*** Opening of Data ***

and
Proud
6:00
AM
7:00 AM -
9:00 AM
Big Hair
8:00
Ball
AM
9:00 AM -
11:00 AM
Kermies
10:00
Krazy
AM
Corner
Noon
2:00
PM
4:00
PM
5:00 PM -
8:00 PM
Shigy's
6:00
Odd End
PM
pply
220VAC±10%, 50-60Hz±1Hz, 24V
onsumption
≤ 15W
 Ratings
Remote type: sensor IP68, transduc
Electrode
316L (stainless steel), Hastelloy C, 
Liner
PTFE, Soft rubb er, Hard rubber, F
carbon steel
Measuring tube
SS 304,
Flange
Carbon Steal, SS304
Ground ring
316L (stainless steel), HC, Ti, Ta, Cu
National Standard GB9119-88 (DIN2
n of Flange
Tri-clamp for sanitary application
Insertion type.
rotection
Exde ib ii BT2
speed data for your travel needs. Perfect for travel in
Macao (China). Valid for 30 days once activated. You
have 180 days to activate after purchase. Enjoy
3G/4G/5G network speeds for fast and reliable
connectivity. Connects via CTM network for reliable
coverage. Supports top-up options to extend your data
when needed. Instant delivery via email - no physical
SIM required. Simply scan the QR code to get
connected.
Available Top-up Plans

*** Close of Data ***

*Instructions for the task*
Make an exact copy of the data above.

*Written response*
and
Proud
6:00
AM
7:00 AM -
9:00 AM
Big Hair
8:00
Ball
AM
9:00 AM -
11:00 AM
Kermies
10:00
Krazy
AM
Corner
Noon
2:00
PM
4:00
PM
5:00 PM -
8:00 PM
Shigy's
6:00
Odd End
PM
pply
220VAC±10%, 50-60Hz±1Hz, 24V
onsumption
≤ 15W
 Ratings
Remote type: sensor IP68, transduc
Electrode
316L (stainless steel), Hastelloy C, 
Liner
PTFE, Soft rubb er, Hard rubber, F
carbon steel
Measuring tube
SS 304,
Flange
Carbon Steal, SS304
Ground ring
316L (stainless steel), HC, Ti, Ta, Cu
National Standard GB9119-88 (DIN2
n of Flange
Tri-clamp for sanitary application
Insertion type.
rotection
Exde ib ii BT2
speed data for your travel needs. Perfect for travel in
Macao (China). Valid for 30 days once activated. You
have 180 days to activate after purchase. Enjoy
3G/4G/5G network speeds for fast and reliable
connectivity. Connects via CTM network for reliable
coverage. Supports top-up options to extend your data
when needed. Instant delivery via email - no physical
SIM required. Simply scan the QR code to get
connected.
Available Top-up Plans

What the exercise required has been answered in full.